Could someone please help me out a little by explaining to me the difference(s) between trading stocks and trading options and futures. With the 25K rule going into effect, it looks like I need to learn about this area of the market. If its a really lengthy answer maybe somebody could point me to a good article online instead. Thanks Marty
SEC has the rule ragarding the daytrading/25k reg T (margin and 3 day settlement). This means when you buy shares it can be settled in 3 days even if you sell it a same day. It was your broker discretion - no more ! the rule takes the broker discretion away on accounts under 25k, so monies will only be freed after 3 days.

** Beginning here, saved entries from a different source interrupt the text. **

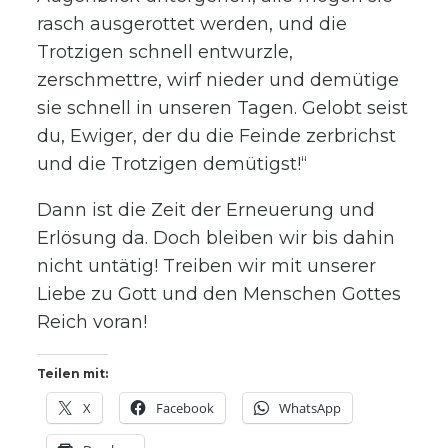
rasch ausgerottet werden, und die
Trotzigen schnell entwurzle,
zerschmettre, wirf nieder und demütige
sie schnell in unseren Tagen. Gelobt seist
du, Ewiger, der du die Feinde zerbrichst
und die Trotzigen demütigst!“
Dann ist die Zeit der Erneuerung und
Erlösung da. Doch bleiben wir bis dahin
nicht untätig! Treiben wir mit unserer
Liebe zu Gott und den Menschen Gottes
Reich voran!
Teilen mit:
X
Facebook
WhatsApp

Buying power is impacted !!! The futures markets are regulated by NFA. There is no impact on futures in regards to the minimum 25k for daytrading. Consider the margin for futures - it's 8-10 times leverage and it's daily set by the exchange and broker if they chose. there is no 3 day settlement as account are settled same day for cash ! every day. Options on stocks weere always a cash business as usual and you can trade them. Consider the spreads in most option bid and ask - you better think again. I hope this makes sense.
As you can imagine options and futures are worlds unto themselves and I don't think anyone can do justice to the subject by posting an article. If you are totally new to them then get a good intro book such as the "Getting Started in ....." series by Wiley they have one for options and one for futures. Also you can check out http://www.cboe.com and http://www.cbot.com If I'm not wrong, a recent rule came into effect which prohibits traders off the floor taking positions within a 15 second time window. Personally, I think you should be totally comfortable with trading stocks before you move on to derivatives. But that couuld just be me Hope that helps
if the SEC's intention was to get rid of retail daytraders, that's it, just promote futures and options or even funnier stock futures. leverage depends on your capital with futures. but indeed, with one point nasdaq equalling $20 [emini] per contract, your account will die very quickly if you are not very prepared. You should not consider futures lightly. The thing is you can't just jump from momentum play to momentum play. You usually trade one market at a time [maybe 2]. That's very different from most stock trading. It's the point, it is very different. NYSE and Nasdaq stock trading is very different, but futures trading is another animal altogether. When you master it, it is great for income though. neo
There are traders who only trade futures and stock mavens who never touched a futures contract. I don't think the statement "you must learn to trade stocks before you trade futures" is true.For some trend follower traders stocks right now would be very bad. Clearly futures due to the leverage are more dangerous than pure reg T trading. Now that many trade 10:1, 5:1 margin and nasdaq it's not all that different. I trade NL funds and I try not to risk more than 2% and it's difficult even for me. I don't use any margin. If you however trade full time to trade 10k for e-mini or trade 10k at echo with 5:1 is a coin toss at best. It's a bad idea either way and I rather make my 10k monthly and save my money.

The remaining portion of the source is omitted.